Num colóquio que teve com um pequeno grupo de jornalistas alemães, há algum tempo, o então papa Bento XVI referiu-se à importância do riso e da anedota na vida das pessoas. Um pouco acanhado, sorrindo levemente, explicou que gostava de ouvir anedotas, mas que, no entanto, ele próprio não era muito bom para contá-las. Fazia reparos à religiosidade carrancuda, disseminada não só entre católicos.
A religiosidade de cenho franzido tem sido indício de reação e temor à crescente secularização da sociedade contemporânea, marcada pela transformação de tudo em equivalente e banal. É a lógica pobre e quantitativa da mercadoria e do dinheiro, que a tudo equipara. O comentário do Papa expressa uma preocupação com essa religiosidade de refúgio, passiva e tímida. O interesse pelo riso e pela alegria, que ele manifestou nessa ocasião, filia-se a um aspecto importante da cultura ocidental, forte na cultura popular: o da anedota como ferramenta de consciência social, especialmente dos frágeis e oprimidos, e o riso como sua expressão e sua linguagem.

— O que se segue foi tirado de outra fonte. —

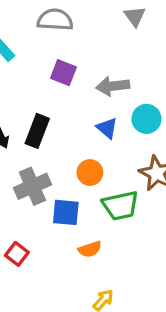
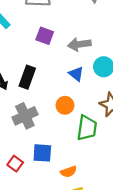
green trapezoid: (120, 206) -> (87, 128), turned -68
blue square: (66, 212) -> (42, 153), moved
orange semicircle: (90, 249) -> (69, 172), moved

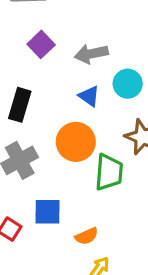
purple square: (45, 36) -> (41, 44), turned 30
orange circle: (65, 105) -> (76, 142), size x1.5

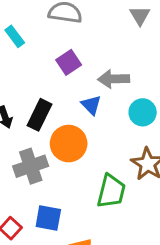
blue triangle: (89, 96) -> (91, 105), moved
orange circle: (76, 142) -> (69, 144), moved

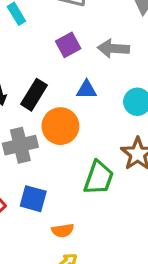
gray arrow: (114, 79) -> (113, 49), moved
blue triangle: (91, 105) -> (87, 90), turned -50

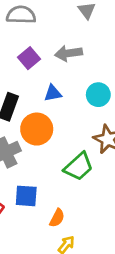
green trapezoid: (99, 178) -> (79, 167), turned 40
orange semicircle: (63, 230) -> (57, 218), turned -42

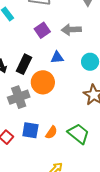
green trapezoid: (79, 167) -> (78, 134), moved, turned -105
orange semicircle: (57, 218) -> (51, 132), moved

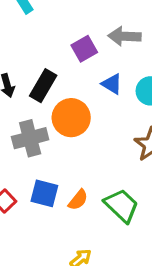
purple square: (42, 30) -> (84, 49), moved
blue triangle: (57, 57) -> (112, 84), moved, turned 32

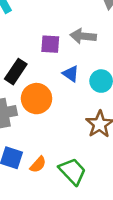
purple square: (84, 49) -> (50, 44), turned 30

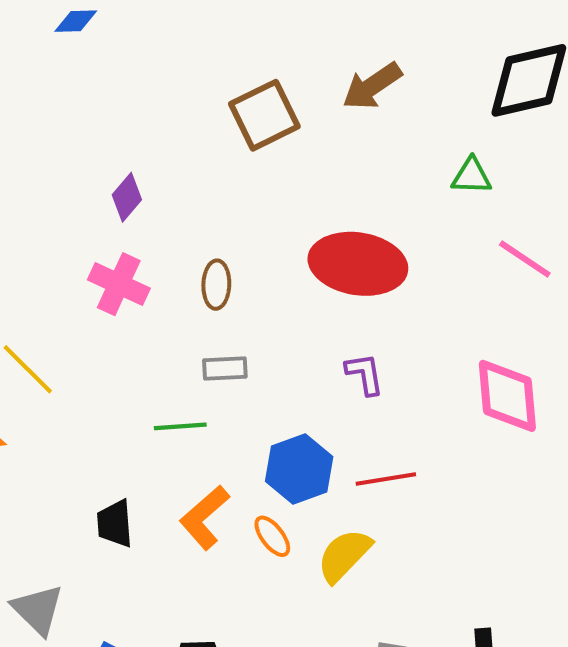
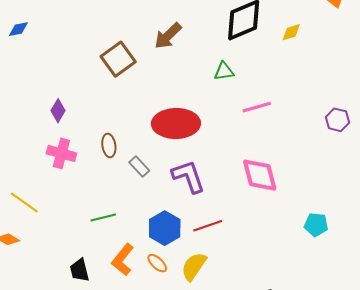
pink line: (525, 259) -> (257, 107), turned -40
gray rectangle: (225, 368) -> (139, 166), moved, turned 60
purple L-shape: (365, 374) -> (188, 176), size x1.6

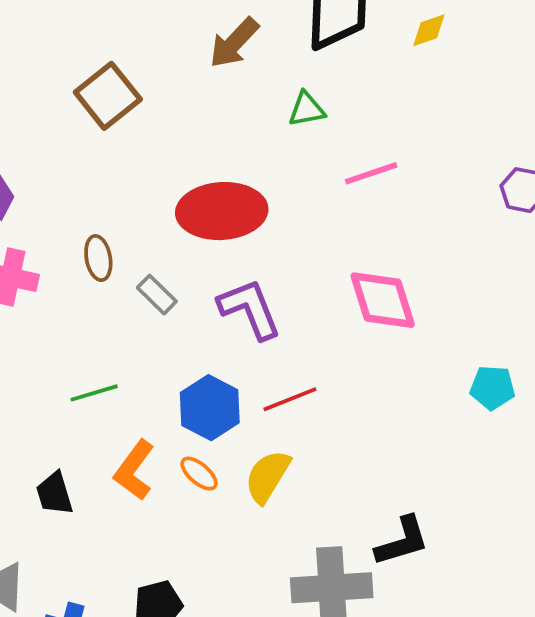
brown arrow: (168, 36) -> (234, 43), moved

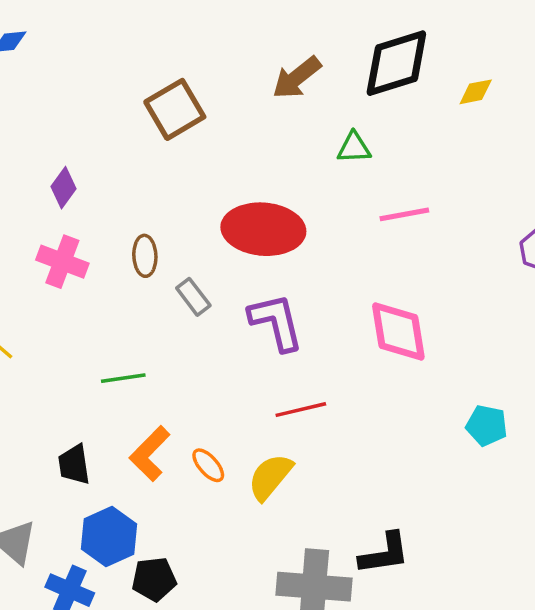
blue hexagon: (210, 408) -> (109, 536), moved

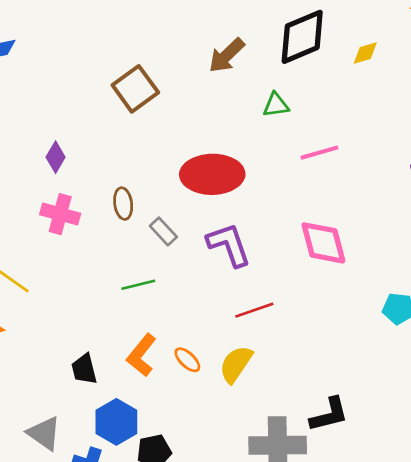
green line: (123, 378) -> (138, 285), moved

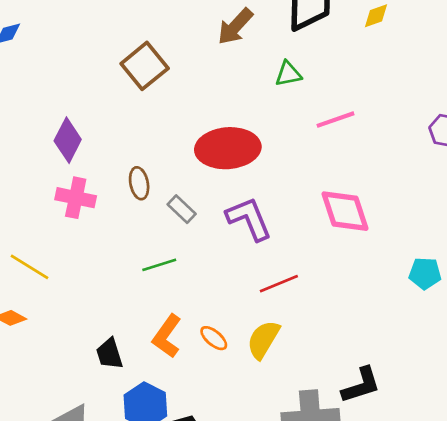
purple diamond: (56, 157) -> (68, 140), size x1.4

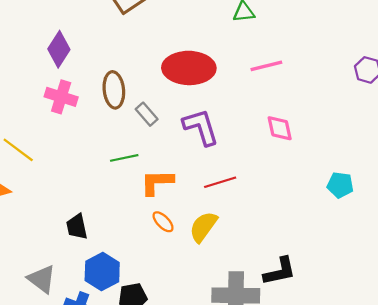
pink line: (335, 120) -> (266, 66), moved
brown ellipse: (139, 183) -> (114, 90), size x1.4
pink diamond: (345, 211) -> (280, 128), size x0.7
orange L-shape: (167, 336) -> (157, 182), moved, turned 48

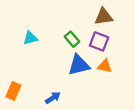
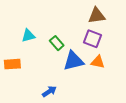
green rectangle: (72, 39) -> (57, 43), moved
orange rectangle: (13, 91) -> (12, 64), moved, turned 63

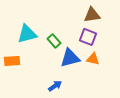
cyan triangle: (28, 36) -> (27, 34), size x1.5
blue arrow: (49, 91) -> (55, 86), moved

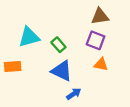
blue triangle: (70, 58) -> (62, 71), moved, turned 40
blue arrow: (55, 86) -> (74, 94), moved

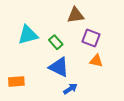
brown triangle: (100, 16) -> (75, 15), moved
orange rectangle: (13, 67) -> (16, 82), moved

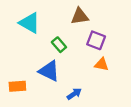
cyan triangle: (28, 35) -> (29, 23), moved, turned 45
blue triangle: (59, 67) -> (49, 71), moved

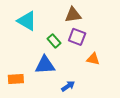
purple square: (96, 40) -> (77, 37), moved
blue triangle: (49, 71) -> (45, 65), turned -30

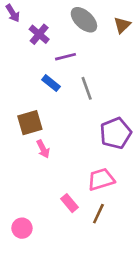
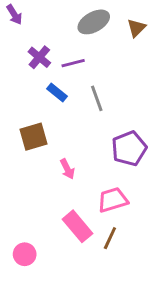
gray ellipse: (84, 20) -> (94, 22), turned -72
purple cross: (39, 34) -> (39, 57), moved
pink arrow: (43, 149) -> (67, 169), moved
pink rectangle: (69, 203) -> (78, 226), size x1.5

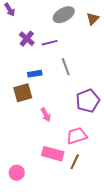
blue rectangle: (57, 93) -> (35, 74), moved, turned -48
pink rectangle: (78, 226) -> (53, 154), turned -35

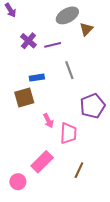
brown triangle: (93, 19) -> (86, 29), moved
pink trapezoid: (77, 136) -> (68, 133), moved, turned 110
pink rectangle: (53, 154) -> (42, 162), moved, turned -60

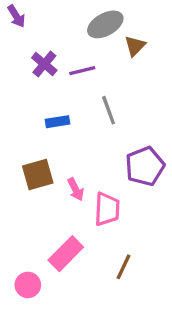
brown square: (24, 98) -> (38, 174), moved

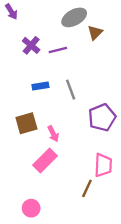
gray line: (109, 110) -> (71, 90), moved
pink trapezoid: (107, 209) -> (103, 165), moved
pink rectangle: (66, 254) -> (45, 160), moved
pink circle: (28, 285) -> (31, 208), moved

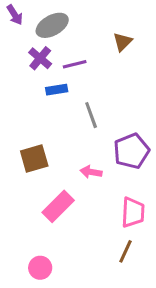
gray ellipse: (74, 17) -> (52, 25), moved
blue rectangle: (40, 86) -> (57, 90), moved
pink arrow: (53, 134) -> (91, 172), moved, turned 126
brown line: (87, 188) -> (125, 251), moved

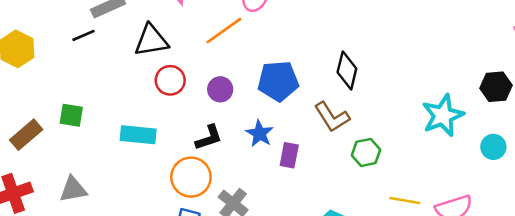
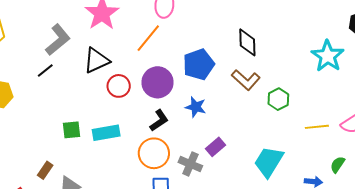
purple circle: (220, 89) -> (157, 82), size x1.6
green square: (71, 115) -> (72, 130), moved
brown rectangle: (26, 135) -> (45, 170), moved, size x0.7
purple rectangle: (289, 155) -> (216, 147), moved, turned 54

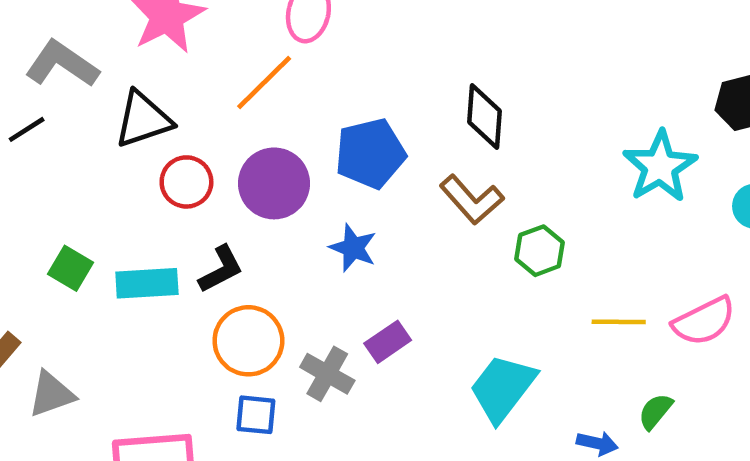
gray L-shape: (58, 40) -> (62, 64), turned -112
black L-shape: (159, 120) -> (221, 269), moved
green square: (72, 130) -> (70, 268), turned 30

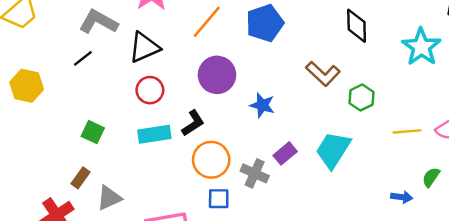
black diamond: (484, 116) -> (357, 26), moved
blue pentagon: (370, 153) -> (265, 23), moved
red circle: (186, 182) -> (150, 90), moved
green square: (70, 268) -> (93, 132), moved
cyan trapezoid: (503, 388) -> (333, 150), moved

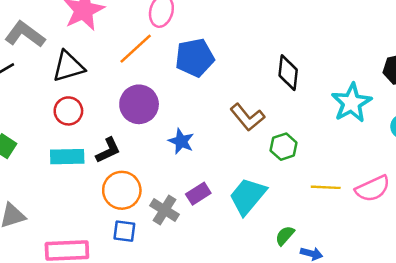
green semicircle: (431, 177) -> (285, 236), moved

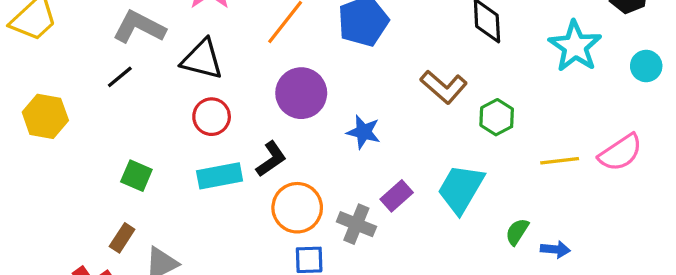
black triangle: (68, 66) -> (202, 59), turned 40

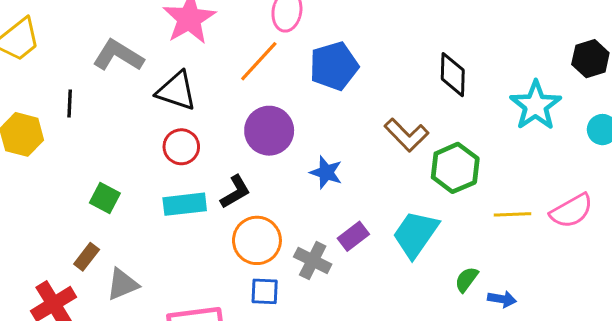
black line: (120, 77) -> (70, 104), moved, turned -52
green hexagon: (497, 117) -> (455, 168), size x1.4

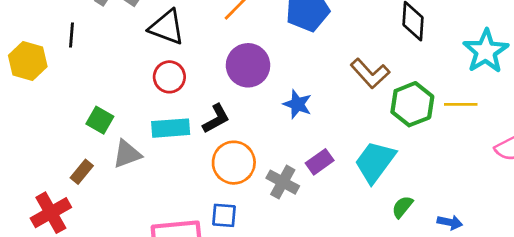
yellow line: (512, 214) -> (461, 104), moved
green semicircle: (466, 279) -> (402, 207), moved
gray triangle: (122, 284) -> (127, 154), moved
blue square: (265, 291) -> (224, 215), moved

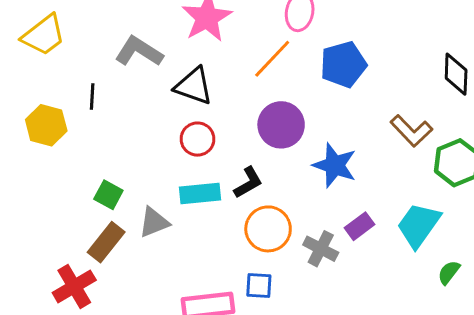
blue star: (297, 104) -> (335, 165), size x1.4
green square: (100, 120) -> (108, 195), moved
brown rectangle: (82, 172) -> (106, 242), size x1.5

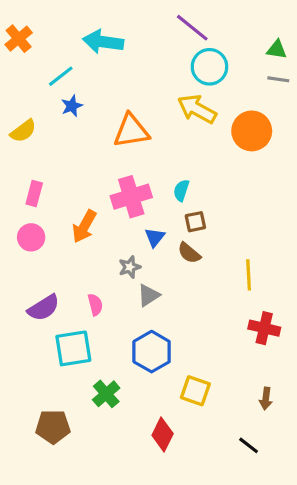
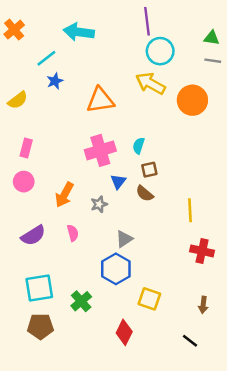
purple line: (192, 28) -> (147, 21), turned 44
orange arrow: (84, 226) -> (64, 195), moved
gray triangle: (148, 295) -> (124, 239), moved
cyan square: (73, 348) -> (39, 288), moved

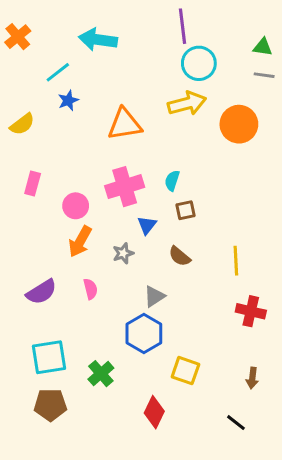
yellow arrow: (151, 83) -> (187, 103), turned 136
pink circle: (24, 182) -> (76, 206), moved
brown semicircle: (145, 194) -> (180, 256), moved

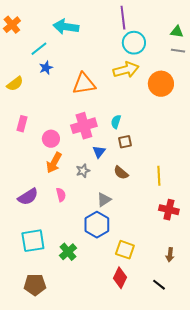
brown pentagon: (50, 405) -> (35, 285), moved
red diamond: (154, 412) -> (120, 278), moved

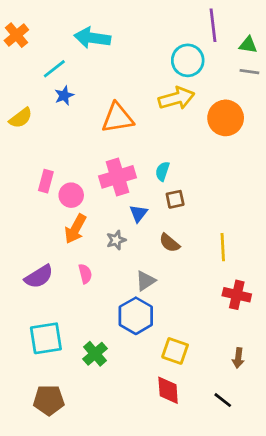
purple line: (123, 18) -> (213, 25), moved
pink rectangle: (22, 124) -> (46, 181), moved
red diamond: (120, 278) -> (168, 390), turned -30

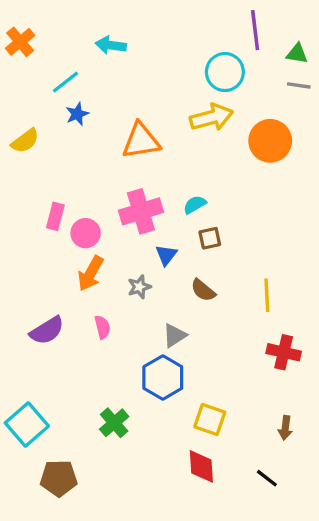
cyan arrow: (92, 38) -> (111, 45), size x0.7
cyan semicircle: (162, 171) -> (195, 205), turned 42
cyan square: (46, 338) -> (27, 424), moved, turned -32

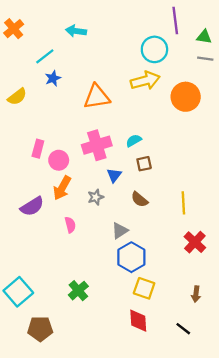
purple semicircle: (47, 331) -> (32, 206), moved
red cross: (284, 352) -> (195, 242), turned 30
blue hexagon: (163, 377) -> (131, 257), moved

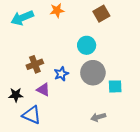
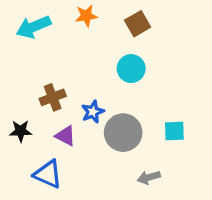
brown square: (101, 14) -> (138, 24), moved
gray circle: (93, 73) -> (123, 133), moved
black star: (16, 95) -> (21, 131), moved

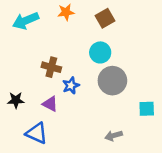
brown cross: (53, 97) -> (51, 67), moved, turned 36
cyan square: (174, 131) -> (147, 109), moved
gray circle: (123, 133) -> (112, 81), moved

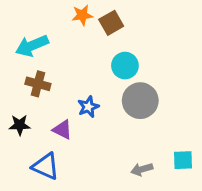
brown square: (105, 18) -> (111, 23), moved
cyan arrow: (26, 21) -> (32, 46), moved
brown cross: (51, 67) -> (38, 84), moved
cyan square: (147, 109) -> (183, 160), moved

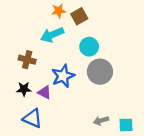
cyan arrow: (32, 46) -> (52, 35), moved
blue star: (88, 107) -> (63, 76), size x1.5
black star: (20, 125) -> (24, 89), moved
cyan square: (183, 160) -> (126, 125), moved

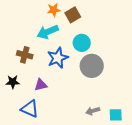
blue star: (63, 76) -> (58, 58), moved
black star: (24, 89) -> (13, 82), moved
purple triangle: (45, 92) -> (41, 85), turned -40

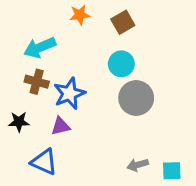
brown square: (73, 15) -> (123, 22), moved
cyan arrow: (48, 32) -> (40, 48), moved
blue star: (58, 58) -> (69, 94), moved

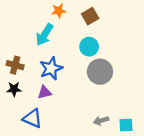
cyan arrow: (40, 48) -> (44, 35), moved, turned -35
brown cross: (37, 82) -> (15, 65), moved

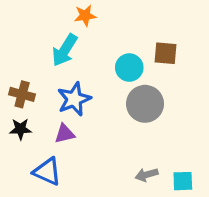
brown square: (90, 16) -> (165, 53), moved, turned 35

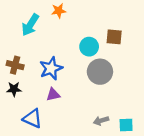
cyan arrow: (65, 50) -> (30, 25), moved
purple triangle: (65, 134) -> (53, 95), moved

Alguns dos melhores contadores de anedotas que conheço são padres. Um deles, gaúcho, nos difíceis tempos da ditadura militar, tempos de perseguição a sacerdotes, religiosas e leigos engajados, era um dos principais animadores dos intervalos das reuniões das pastorais sociais, com suas impagáveis anedotas sobre militares. Num regime de tortura, de censura e de repressão, suas anedotas, inteligentes, divertidas e precisas, mostravam as contradições do regime, seus absurdos e suas injustiças. A gargalhada dos simples demolia simbolicamente o autoritarismo dos prepotentes, desconstruía a identidade do opressor. Ele contava as piadas em pequenos grupos, entrando nas conversas sérias como se séria fosse a história que ia contar. Narrava sem rir, timidamente, com um proposital ar de ingenuidade e demonstrava fingida surpresa quando os outros riam com o desfecho da história.
Contar anedotas é uma arte que se filia ao teatro de rua que existiu no passado, o teatro de feira. Péssimo é o contador de piadas que ri antes de contá-las, que ri durante a narrativa ou que ao, terminar uma piada sem graça, conta o desfecho várias vezes, rindo sozinho, para ver se alguém o acompanha.
Tudo indica que o apreço de Bento XVI pelas anedotas tem muito de apelo a uma contracultura do riso na vida cotidiana, que contraste, criticamente, com a banalização de tudo, até mesmo da religião e da fé. Sua posição parece situar-se na linha própria de seu pontificado, do retorno ao sagrado, mediante práticas de hierarquização do real, de modo que a específica monumentalidade do sagrado não seja confundida com a inespecífica banalidade do profano. O riso contribui para definir contornos e indicar aquilo de que se deve rir e aquilo que se deve levar a sério.